Lines from the one containing "richtigen Zeit anzusprechen" through the final line of the data, restated word for word and free of pictures, make up the whole answer.

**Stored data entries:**
========

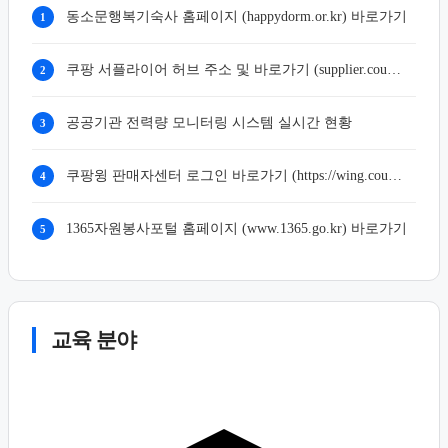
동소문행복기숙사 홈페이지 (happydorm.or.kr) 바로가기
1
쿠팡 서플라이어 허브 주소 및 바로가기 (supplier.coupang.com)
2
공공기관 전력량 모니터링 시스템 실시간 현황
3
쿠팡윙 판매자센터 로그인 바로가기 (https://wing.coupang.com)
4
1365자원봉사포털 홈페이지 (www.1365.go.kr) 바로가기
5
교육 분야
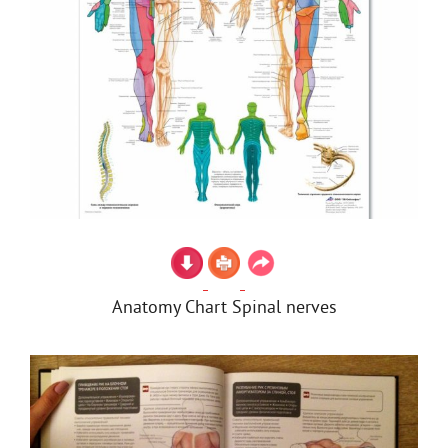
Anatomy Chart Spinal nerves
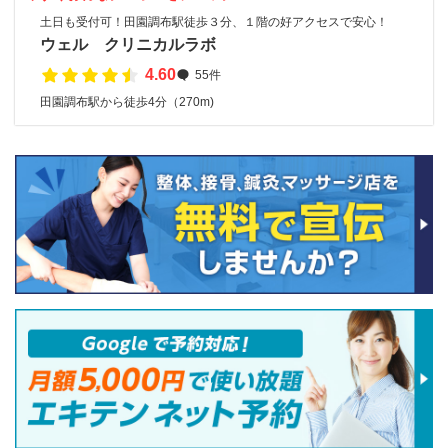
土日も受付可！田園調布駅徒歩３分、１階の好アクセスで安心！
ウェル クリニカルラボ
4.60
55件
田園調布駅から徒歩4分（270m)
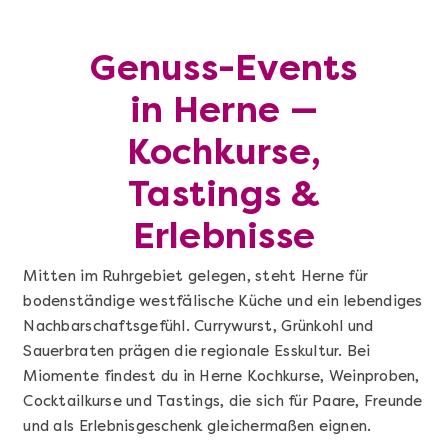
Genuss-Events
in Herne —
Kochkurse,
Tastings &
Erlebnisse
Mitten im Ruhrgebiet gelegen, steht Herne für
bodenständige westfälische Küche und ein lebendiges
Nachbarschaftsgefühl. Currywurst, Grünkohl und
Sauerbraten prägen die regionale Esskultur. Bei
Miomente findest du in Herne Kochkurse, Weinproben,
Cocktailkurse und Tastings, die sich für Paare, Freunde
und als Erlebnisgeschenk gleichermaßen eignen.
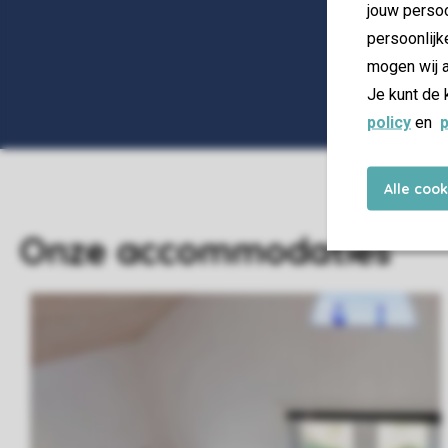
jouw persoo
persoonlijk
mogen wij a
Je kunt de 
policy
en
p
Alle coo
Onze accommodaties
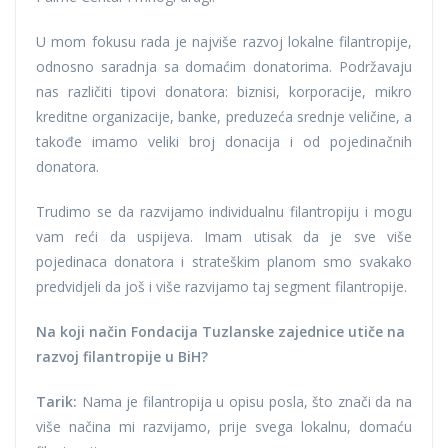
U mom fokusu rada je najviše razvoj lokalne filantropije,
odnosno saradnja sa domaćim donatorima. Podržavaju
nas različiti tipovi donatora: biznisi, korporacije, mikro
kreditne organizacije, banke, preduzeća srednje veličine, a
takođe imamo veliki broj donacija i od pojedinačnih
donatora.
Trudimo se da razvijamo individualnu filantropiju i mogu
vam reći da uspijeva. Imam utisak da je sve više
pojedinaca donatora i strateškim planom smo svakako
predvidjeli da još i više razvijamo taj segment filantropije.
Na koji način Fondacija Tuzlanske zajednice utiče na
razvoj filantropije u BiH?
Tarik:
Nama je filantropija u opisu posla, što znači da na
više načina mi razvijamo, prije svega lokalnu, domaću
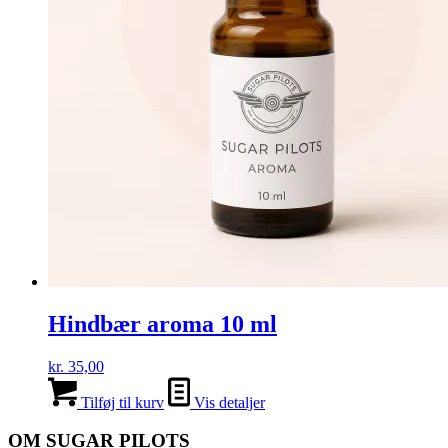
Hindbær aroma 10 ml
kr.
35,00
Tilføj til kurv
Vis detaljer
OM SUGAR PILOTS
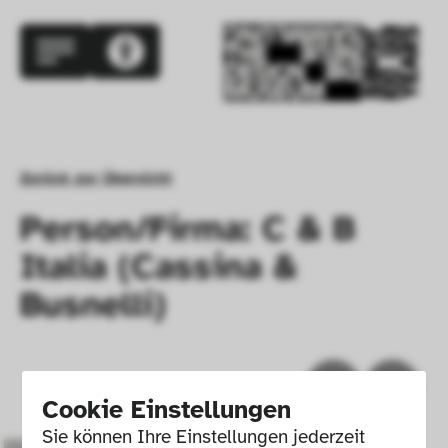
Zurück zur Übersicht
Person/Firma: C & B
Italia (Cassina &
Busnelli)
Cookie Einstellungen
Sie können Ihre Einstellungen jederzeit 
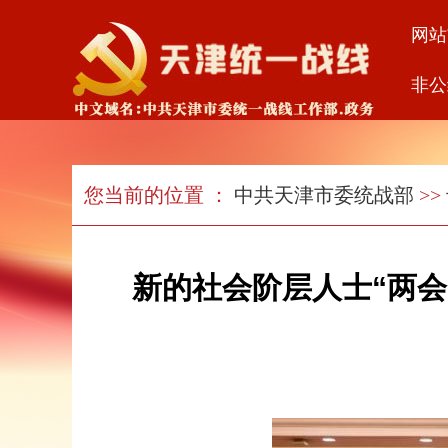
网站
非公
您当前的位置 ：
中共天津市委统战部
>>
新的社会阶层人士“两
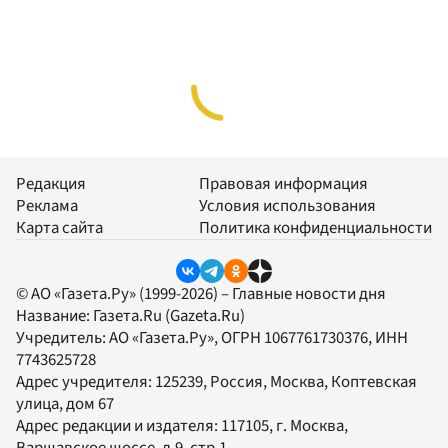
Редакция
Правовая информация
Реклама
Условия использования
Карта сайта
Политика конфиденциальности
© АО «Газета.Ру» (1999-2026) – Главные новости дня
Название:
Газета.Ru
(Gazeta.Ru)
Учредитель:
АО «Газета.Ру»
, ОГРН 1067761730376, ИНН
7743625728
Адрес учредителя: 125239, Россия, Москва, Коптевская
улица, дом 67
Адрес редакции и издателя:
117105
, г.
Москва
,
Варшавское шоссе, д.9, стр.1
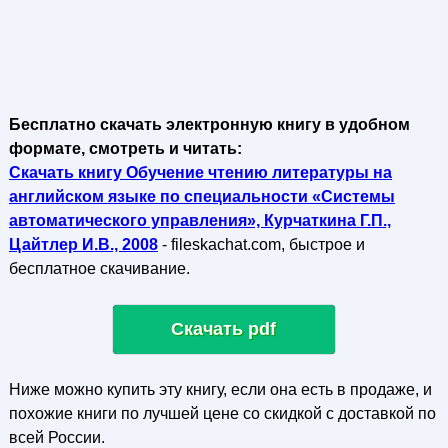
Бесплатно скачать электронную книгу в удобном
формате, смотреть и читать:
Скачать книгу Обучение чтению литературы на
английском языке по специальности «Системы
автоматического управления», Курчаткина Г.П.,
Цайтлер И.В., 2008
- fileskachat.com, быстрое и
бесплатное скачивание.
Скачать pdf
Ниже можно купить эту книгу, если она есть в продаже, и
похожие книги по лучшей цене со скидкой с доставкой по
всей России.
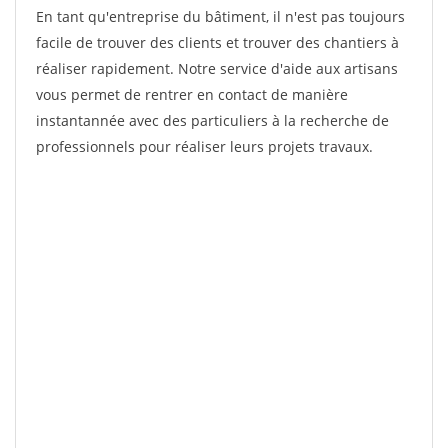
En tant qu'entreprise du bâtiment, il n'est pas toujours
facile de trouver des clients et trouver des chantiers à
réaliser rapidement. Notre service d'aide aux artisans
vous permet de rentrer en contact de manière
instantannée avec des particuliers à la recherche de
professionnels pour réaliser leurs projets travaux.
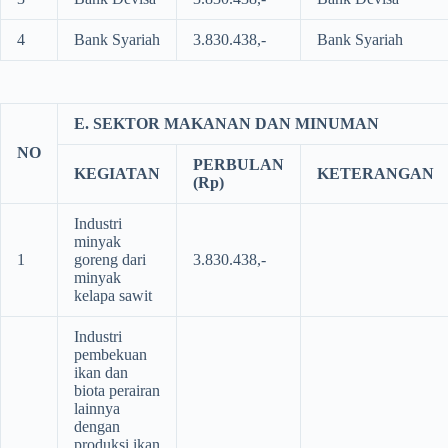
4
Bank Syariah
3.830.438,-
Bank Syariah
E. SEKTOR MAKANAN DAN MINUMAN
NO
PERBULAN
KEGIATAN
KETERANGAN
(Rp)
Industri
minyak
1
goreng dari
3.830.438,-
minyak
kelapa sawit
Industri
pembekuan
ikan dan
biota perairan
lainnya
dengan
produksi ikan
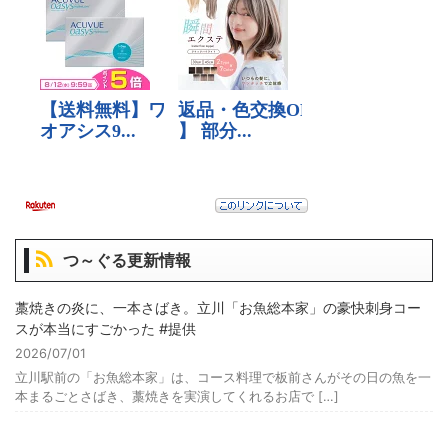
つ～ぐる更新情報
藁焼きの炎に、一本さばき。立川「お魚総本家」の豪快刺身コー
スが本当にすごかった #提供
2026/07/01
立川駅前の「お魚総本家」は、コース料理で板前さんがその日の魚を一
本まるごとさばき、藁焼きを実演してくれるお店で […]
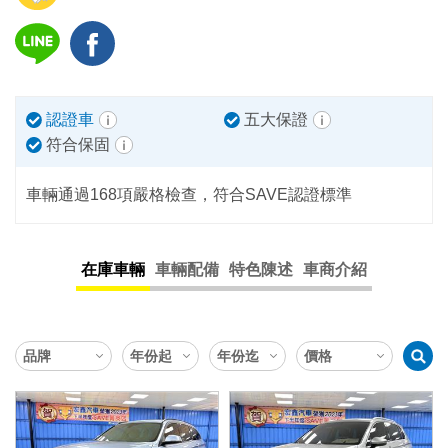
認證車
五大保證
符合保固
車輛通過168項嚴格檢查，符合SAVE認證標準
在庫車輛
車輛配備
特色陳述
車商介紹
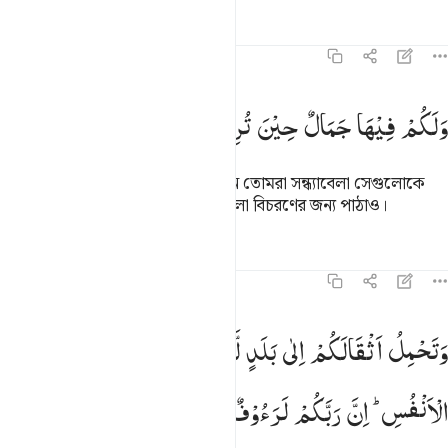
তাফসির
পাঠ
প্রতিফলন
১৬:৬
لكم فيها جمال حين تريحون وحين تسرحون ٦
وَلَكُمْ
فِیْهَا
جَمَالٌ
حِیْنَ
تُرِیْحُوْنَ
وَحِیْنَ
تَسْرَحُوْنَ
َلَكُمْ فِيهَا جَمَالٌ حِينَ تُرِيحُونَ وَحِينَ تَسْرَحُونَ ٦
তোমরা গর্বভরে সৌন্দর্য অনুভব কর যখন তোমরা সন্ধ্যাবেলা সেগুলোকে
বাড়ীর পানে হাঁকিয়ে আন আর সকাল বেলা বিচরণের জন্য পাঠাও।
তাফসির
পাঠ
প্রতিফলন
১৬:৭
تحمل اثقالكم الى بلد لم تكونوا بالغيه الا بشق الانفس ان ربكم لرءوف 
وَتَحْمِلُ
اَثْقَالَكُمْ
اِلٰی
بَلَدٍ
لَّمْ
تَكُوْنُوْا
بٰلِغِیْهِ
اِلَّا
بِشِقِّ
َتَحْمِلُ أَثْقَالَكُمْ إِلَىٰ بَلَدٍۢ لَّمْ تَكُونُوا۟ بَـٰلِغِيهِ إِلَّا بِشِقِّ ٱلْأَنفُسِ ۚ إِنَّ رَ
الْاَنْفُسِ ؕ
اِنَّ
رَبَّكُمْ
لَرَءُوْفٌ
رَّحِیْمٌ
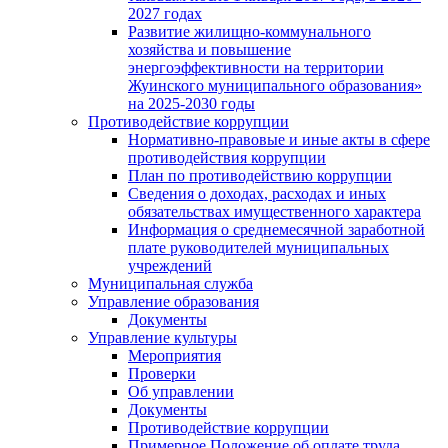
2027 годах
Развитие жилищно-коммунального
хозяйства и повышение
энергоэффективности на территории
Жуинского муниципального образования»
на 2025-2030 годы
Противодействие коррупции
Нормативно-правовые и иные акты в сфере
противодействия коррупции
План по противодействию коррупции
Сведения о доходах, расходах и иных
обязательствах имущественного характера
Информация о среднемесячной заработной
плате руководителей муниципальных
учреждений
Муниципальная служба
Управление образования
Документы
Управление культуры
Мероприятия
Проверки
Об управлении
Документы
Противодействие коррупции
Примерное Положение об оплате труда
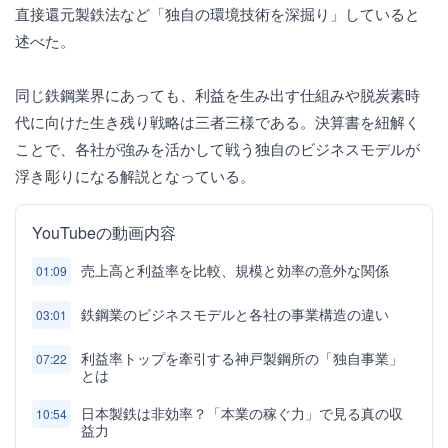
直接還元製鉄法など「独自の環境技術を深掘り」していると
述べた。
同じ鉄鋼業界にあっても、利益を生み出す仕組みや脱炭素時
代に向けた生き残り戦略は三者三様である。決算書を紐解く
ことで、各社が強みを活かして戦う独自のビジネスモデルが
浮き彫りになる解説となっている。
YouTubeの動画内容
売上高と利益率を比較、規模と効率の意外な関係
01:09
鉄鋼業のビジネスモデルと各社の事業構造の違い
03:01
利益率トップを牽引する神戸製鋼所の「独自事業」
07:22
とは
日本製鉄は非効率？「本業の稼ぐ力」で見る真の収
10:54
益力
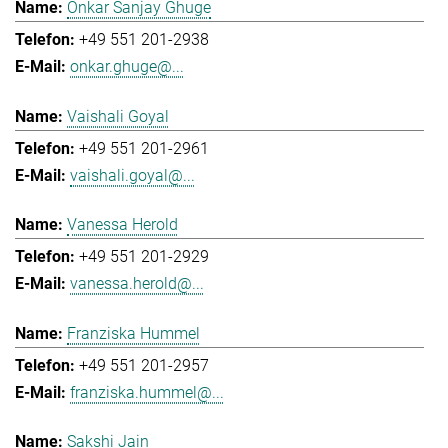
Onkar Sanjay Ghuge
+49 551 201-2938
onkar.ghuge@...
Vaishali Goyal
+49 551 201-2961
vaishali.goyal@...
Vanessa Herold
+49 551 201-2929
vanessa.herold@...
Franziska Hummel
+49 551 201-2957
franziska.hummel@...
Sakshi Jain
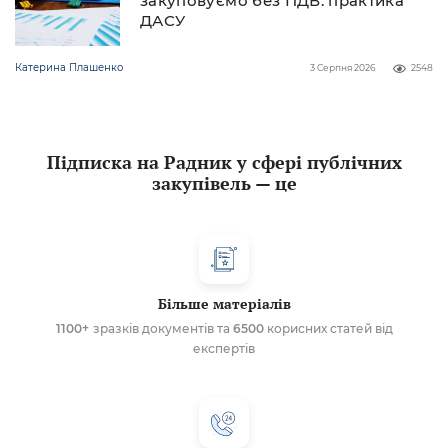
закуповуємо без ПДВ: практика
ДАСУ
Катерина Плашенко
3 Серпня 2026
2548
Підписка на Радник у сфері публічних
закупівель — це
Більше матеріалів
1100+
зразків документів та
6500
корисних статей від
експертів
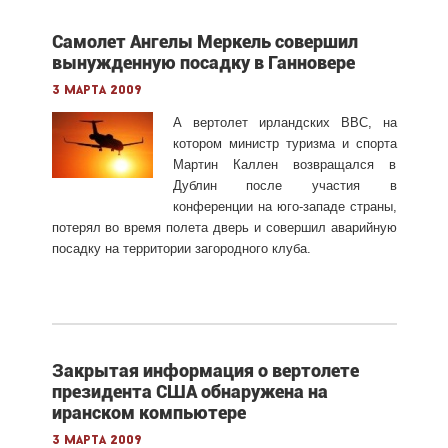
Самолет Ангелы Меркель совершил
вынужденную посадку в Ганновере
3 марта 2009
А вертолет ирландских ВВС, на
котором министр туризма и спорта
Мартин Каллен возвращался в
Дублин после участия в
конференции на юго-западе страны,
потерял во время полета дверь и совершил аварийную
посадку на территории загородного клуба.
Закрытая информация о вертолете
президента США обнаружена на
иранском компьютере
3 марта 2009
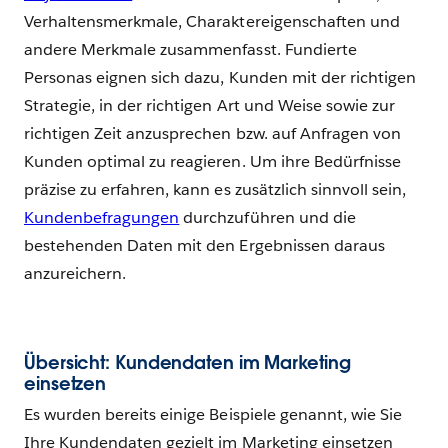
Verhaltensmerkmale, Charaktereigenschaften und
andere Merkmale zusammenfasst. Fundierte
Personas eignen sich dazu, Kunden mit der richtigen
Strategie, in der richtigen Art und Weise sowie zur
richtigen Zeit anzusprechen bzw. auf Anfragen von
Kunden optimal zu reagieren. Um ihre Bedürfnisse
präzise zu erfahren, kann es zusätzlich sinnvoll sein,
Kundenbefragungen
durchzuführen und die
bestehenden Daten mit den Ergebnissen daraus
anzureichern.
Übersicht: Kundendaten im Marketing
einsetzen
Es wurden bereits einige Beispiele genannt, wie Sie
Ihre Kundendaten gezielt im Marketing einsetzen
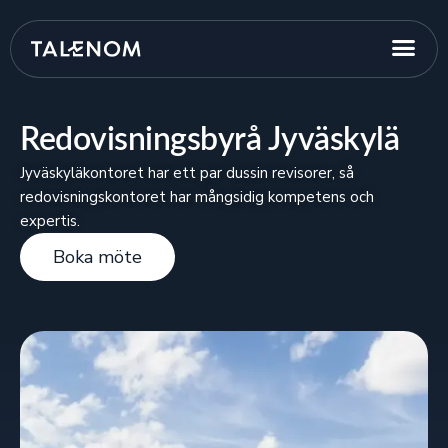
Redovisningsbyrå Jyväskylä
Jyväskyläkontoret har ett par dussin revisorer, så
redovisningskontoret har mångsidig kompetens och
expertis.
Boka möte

========

**Output below:**
richtigen Zeit anzusprechen bzw. auf Anfragen von
Kunden optimal zu reagieren. Um ihre Bedürfnisse
präzise zu erfahren, kann es zusätzlich sinnvoll sein,
Kundenbefragungen
durchzuführen und die
bestehenden Daten mit den Ergebnissen daraus
anzureichern.
Übersicht: Kundendaten im Marketing
einsetzen
Es wurden bereits einige Beispiele genannt, wie Sie
Ihre Kundendaten gezielt im Marketing einsetzen
Redovisningsbyrå Jyväskylä
Jyväskyläkontoret har ett par dussin revisorer, så
redovisningskontoret har mångsidig kompetens och
expertis.
Boka möte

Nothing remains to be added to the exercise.